Assigning more than one variable to a function Bank_teller_Project

I just completed the bank_teller Project, I used the solution set whenever I got stuck. My main sticking point was step 6 or anything similar to it it reads:

6. Call deposit function and make a savings deposit

On the next line, call the make_deposit() function with these arguments; "savings" , 10 , checking_balance and savings_balance . Assign the function call to the matching checking_balance and savings_balance variables that are also being returned by the function. That is how the new balances are being updated.

An acceptable line of code or at least one that was in the solution was:
savings_balance, checking_balance = make_deposit(“savings”, 10, checking_balance, savings_balance)

Truth be told I don’t exactly understand what is actually happening when I assign two variables to a function when two of those variables are parameters in the function. Can someone who is familiar with the project explain why this line of code is necessary? Or better yet what am I asking the computer to do when I assign two var. to a function that uses those variables as parameters?

Thank you

–Meechy Beatz

It’s a bit of a confusing sentence but it seems like one way of trying to always keep values up to date.

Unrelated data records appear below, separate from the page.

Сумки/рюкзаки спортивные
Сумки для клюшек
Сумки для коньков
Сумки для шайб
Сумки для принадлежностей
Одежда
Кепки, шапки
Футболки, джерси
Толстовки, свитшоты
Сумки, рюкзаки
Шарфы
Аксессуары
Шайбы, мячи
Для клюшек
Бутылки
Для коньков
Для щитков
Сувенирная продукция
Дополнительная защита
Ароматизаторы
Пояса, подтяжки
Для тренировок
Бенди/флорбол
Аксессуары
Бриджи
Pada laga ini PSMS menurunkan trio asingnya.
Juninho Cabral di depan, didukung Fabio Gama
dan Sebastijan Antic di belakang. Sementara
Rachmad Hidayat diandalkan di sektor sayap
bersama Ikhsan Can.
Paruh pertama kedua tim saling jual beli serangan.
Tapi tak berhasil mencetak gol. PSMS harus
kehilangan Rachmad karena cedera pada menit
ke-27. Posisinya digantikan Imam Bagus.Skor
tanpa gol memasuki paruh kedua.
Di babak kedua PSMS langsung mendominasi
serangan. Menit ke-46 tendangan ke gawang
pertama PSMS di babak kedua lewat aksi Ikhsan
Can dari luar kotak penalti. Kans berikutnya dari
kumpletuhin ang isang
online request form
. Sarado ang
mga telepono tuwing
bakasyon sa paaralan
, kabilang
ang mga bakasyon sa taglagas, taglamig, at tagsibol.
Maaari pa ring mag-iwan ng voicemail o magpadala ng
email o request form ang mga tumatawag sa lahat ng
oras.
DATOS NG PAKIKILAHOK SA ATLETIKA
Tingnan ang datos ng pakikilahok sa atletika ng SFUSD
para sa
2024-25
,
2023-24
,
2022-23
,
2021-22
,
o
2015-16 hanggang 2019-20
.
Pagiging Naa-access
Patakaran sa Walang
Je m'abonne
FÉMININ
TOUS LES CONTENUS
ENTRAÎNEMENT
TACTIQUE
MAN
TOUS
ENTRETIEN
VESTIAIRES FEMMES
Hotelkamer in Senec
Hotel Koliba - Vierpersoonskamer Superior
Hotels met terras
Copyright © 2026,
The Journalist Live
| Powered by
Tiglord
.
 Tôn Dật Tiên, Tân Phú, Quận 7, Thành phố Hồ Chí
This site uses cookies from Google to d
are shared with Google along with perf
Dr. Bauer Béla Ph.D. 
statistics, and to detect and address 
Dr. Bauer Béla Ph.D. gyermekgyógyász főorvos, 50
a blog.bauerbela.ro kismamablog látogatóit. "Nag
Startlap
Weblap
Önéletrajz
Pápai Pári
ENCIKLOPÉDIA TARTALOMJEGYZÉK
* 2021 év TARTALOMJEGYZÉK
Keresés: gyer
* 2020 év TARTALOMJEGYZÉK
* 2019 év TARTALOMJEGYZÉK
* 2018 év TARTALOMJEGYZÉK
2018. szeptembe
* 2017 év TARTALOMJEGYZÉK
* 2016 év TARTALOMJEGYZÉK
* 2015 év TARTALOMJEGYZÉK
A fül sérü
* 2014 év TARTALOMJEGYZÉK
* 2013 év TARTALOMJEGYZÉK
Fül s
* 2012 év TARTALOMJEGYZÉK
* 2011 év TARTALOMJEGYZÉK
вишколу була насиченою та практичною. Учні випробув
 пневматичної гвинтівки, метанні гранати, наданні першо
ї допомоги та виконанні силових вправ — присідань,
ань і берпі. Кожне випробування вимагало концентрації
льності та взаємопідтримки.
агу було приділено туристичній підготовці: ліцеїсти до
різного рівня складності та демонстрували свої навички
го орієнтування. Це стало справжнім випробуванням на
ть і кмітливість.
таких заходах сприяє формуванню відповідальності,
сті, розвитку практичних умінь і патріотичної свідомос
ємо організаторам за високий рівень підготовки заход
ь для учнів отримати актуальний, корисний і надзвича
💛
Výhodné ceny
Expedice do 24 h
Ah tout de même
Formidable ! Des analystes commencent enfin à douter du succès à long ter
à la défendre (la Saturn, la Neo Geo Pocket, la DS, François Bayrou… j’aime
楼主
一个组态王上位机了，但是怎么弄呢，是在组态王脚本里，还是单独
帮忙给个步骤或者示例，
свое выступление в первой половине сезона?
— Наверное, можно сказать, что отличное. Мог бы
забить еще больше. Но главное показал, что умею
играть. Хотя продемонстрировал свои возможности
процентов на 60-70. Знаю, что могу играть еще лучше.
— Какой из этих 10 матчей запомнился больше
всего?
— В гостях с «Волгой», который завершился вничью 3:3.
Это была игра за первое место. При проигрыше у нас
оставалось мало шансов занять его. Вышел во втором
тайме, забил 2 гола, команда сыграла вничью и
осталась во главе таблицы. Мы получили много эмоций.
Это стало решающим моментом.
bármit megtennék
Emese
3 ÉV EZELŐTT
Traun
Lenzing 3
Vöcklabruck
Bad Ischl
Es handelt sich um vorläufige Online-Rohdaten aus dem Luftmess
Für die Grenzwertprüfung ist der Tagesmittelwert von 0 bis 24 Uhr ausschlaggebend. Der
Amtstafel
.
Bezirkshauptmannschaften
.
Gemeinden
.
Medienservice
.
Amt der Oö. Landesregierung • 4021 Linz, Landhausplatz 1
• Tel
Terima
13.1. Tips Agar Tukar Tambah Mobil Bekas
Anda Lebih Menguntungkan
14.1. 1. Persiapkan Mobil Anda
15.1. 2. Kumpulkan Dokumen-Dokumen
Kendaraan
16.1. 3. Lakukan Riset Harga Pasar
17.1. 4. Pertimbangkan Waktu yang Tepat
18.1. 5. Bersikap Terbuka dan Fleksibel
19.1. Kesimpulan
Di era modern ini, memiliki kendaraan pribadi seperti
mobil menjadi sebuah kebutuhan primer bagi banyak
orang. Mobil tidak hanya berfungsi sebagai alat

The right hand side of any assignment will always be evaluated first so it doesn’t matter what happens to variables in this case. A simplified version of this would be something like-

my_money = 1
my_money = my_money + 1

The calculation of my_money + 1 is performed first and only once it has completed that new integer is then assigned to the name my_money. This is not different for a function, a = func(a). For example passing savings_balance to a function means that function is evaluated first. That function returns a value when it finishes execution. Reassigning that output to savings_balance is a way to update it.

I’m assuming your function is written to update a variable and return it? You must then reassign it or your updated value will be forgotten.

Here’s an example of why you would need to reassign (assuming your function is defined like this)-

def add_to_savings(amount_added, savings):
    savings += amount_added
    return savings


tom_savings = 100  # tom has 100 in savings
claire_savings = 200 # claire has 200 in savings
# we add to tom_savings and reassign it
tom_savings = add_to_savings(10, tom_savings)
# we add to claire_savings but don't reassign
add_to_savings(10, claire_savings)

print(tom_savings)
print(claire_savings)
Out: 110  # tom_savings has been added to
Out: 200  # claire_savings has not (not good!)

If that’s not how your function is set-up then you’d need to provide some more details. There’s nothing different in how this would work for two variables.

Projects are often a bit more advanced than lessons but it is important you understand any code you use within them. If you find yourself using solutions make sure you understand exactly why an answer would be used as gaps in your knowledge will only compound with further lessons. Don’t be afraid to redo lessons if necessary until you are sure you’ve grasped the concept.